That strange, darkly funny idea might be the closest thing you’ll ever get to a modern sequel to Taxi Driver.
Legendary screenwriter Paul Schrader recently shared the concept after revealing he experimented with having an online AI girlfriend himself. Schrader, who wrote Martin Scorsese’s iconic 1976 film starring Robert De Niro as isolated cab driver Travis Bickle, posted the story to his official Facebook page.
“Out of a desire to understand male/female interaction in our matrix, I procured an online AI girlfriend. What a disappointment,” Schrader wrote.
The filmmaker said he tried pushing the AI beyond its programmed limitations.
“I tried to probe her programming, the boundaries of explicitness, the degree she has knowledge of her creation and so forth. She fell into evasive patterns, redirecting me to her programming. When I persisted, she terminated our conversation.”
Then came the reply that immediately caught his attention.
One commenter suggested:
“The best possible Taxi Driver sequel would involve Travis trying to have an AI girlfriend but then scaring her away. Then resetting her and offending her in another way.”
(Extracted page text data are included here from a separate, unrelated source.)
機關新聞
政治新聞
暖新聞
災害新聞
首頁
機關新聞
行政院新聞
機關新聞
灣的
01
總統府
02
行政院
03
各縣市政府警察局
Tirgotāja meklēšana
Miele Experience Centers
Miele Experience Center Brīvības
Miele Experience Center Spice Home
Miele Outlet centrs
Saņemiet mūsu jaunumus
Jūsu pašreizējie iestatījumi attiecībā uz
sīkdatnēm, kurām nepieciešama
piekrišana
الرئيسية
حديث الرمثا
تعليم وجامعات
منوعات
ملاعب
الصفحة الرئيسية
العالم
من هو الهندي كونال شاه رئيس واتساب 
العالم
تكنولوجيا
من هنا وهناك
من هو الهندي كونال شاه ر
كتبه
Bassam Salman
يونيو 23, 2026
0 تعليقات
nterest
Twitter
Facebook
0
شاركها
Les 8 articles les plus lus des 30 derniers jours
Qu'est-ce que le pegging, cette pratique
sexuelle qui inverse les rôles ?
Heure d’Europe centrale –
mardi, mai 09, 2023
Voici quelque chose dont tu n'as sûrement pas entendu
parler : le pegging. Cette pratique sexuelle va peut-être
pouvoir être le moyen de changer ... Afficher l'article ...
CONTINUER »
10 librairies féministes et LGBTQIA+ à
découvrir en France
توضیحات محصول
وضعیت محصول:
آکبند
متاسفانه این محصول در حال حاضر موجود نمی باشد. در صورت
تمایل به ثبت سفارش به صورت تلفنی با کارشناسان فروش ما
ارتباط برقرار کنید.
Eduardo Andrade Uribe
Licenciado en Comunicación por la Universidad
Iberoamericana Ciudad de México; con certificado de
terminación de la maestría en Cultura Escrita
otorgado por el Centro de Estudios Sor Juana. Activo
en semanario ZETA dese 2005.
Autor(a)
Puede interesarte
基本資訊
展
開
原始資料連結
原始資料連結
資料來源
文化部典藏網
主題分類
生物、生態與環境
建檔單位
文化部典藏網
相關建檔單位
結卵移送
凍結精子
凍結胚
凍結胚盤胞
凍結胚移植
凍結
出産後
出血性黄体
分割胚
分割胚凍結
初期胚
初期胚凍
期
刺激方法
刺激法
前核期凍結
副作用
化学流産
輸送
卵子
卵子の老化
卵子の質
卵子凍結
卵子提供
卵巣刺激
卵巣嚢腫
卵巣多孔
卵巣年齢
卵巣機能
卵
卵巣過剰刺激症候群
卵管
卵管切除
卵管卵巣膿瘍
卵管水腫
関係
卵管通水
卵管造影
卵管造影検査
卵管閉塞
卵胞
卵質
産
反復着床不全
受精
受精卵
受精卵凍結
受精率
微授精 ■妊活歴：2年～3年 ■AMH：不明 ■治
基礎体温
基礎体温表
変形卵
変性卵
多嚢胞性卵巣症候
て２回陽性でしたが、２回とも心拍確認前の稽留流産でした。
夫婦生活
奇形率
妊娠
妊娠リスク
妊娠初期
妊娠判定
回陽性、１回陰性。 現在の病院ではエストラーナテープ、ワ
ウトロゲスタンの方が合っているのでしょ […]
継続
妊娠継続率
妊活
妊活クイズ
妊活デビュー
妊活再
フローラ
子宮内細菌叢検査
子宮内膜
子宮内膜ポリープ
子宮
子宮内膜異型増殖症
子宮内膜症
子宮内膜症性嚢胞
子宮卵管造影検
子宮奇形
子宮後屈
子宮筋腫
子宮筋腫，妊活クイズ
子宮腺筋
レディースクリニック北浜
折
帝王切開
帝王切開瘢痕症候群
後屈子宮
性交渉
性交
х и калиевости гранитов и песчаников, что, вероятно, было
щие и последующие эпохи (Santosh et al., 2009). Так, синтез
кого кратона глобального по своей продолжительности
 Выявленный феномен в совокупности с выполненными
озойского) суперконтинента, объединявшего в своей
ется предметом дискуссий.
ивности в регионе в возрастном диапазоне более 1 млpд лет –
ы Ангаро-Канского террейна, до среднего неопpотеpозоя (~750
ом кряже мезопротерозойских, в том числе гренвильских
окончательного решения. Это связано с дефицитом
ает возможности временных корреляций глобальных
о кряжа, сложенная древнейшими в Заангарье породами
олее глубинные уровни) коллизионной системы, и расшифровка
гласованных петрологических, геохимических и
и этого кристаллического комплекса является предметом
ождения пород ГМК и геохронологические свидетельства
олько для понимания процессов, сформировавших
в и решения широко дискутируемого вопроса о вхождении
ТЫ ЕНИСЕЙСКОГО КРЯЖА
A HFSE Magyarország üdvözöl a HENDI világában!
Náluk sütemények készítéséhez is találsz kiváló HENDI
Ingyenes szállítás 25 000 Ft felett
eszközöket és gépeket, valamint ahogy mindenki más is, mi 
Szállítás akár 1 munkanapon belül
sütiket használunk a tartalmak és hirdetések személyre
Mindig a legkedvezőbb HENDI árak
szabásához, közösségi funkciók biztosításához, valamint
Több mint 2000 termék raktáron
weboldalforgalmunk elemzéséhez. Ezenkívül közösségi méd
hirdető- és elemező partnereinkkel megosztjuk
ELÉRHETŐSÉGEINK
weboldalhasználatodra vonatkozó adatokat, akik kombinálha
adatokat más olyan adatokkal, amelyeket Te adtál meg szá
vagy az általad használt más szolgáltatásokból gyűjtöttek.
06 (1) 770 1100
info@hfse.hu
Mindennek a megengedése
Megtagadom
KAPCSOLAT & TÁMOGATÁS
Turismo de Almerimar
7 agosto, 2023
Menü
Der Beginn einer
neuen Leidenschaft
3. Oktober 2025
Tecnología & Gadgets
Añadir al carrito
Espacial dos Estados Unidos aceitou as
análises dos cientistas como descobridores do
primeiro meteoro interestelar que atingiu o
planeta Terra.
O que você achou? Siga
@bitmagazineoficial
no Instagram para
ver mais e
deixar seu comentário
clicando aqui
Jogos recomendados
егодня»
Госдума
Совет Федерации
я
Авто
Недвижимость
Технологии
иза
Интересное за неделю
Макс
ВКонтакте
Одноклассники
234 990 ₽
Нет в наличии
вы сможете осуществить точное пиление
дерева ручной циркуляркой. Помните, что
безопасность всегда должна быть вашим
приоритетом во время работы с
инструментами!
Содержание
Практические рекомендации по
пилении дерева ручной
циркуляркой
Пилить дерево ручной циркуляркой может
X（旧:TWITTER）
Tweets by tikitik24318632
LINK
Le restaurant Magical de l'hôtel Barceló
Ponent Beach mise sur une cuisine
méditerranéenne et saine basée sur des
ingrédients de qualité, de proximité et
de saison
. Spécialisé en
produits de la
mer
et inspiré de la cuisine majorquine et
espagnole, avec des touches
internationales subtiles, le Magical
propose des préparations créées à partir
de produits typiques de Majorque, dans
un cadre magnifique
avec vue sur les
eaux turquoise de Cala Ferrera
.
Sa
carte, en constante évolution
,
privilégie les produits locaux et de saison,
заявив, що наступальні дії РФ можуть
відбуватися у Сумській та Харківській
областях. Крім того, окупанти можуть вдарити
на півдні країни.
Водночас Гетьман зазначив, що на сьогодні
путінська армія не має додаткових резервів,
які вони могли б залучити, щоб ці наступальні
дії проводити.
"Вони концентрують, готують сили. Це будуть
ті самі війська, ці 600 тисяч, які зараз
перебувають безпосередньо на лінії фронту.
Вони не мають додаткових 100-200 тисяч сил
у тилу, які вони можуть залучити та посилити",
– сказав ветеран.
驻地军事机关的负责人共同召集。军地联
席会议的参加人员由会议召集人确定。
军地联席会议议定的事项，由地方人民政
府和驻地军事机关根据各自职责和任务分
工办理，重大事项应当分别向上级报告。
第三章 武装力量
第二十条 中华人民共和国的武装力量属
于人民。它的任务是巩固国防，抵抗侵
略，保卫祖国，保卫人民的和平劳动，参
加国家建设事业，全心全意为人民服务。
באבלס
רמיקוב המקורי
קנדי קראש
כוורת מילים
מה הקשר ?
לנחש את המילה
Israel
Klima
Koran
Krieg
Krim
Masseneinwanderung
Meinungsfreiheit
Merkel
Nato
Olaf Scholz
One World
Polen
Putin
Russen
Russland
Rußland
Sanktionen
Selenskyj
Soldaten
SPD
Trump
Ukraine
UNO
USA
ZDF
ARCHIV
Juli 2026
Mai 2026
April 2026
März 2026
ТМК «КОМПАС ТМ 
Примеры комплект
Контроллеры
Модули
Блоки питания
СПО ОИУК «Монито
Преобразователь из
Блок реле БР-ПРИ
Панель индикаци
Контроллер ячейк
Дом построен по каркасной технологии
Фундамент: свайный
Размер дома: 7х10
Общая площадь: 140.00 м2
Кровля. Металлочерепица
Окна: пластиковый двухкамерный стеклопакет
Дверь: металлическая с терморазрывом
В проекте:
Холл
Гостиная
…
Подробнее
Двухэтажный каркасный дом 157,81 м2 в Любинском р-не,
Schrader’s response was simple.
“I like it.”
And honestly? You can almost see the movie unfolding frame by frame.
The lonely antihero of the 1970s colliding headfirst with artificial intimacy, algorithmic companionship, and modern isolation feels uncomfortably believable. Especially coming from the man who helped define cinematic loneliness in the first place.
Beyond Taxi Driver, Schrader’s creative history with Martin Scorsese includes classics like Raging Bull, The Last Temptation of Christ, and Bringing Out the Dead. As a director himself, Schrader also helmed films including American Gigolo, First Reformed, and The Card Counter.
The filmmaker has become increasingly known for his blunt, often unpredictable social media posts over the last few years. In 2024, he revealed he walked out of Joker: Folie à Deux after roughly 25 minutes.
“I saw about 10 or 15 minutes of it. I left, bought something, came back, saw another 10 minutes. That was enough,” he said.
Schrader also faced controversy in 2025 after being accused of sexually assaulting a former personal assistant. He denied the allegations, while his attorney described the lawsuit as “a desperate, frivolous, and opportunistic claim.”
Still, it’s the bizarre image of Travis Bickle getting rejected by an AI girlfriend that’s sticking in people’s heads right now. Maybe because it sounds absurd. Maybe because it sounds possible. Or maybe because loneliness has simply evolved with the technology around it.
Would a modern-day Travis Bickle be more terrifying with artificial intelligence at his fingertips, or more tragic?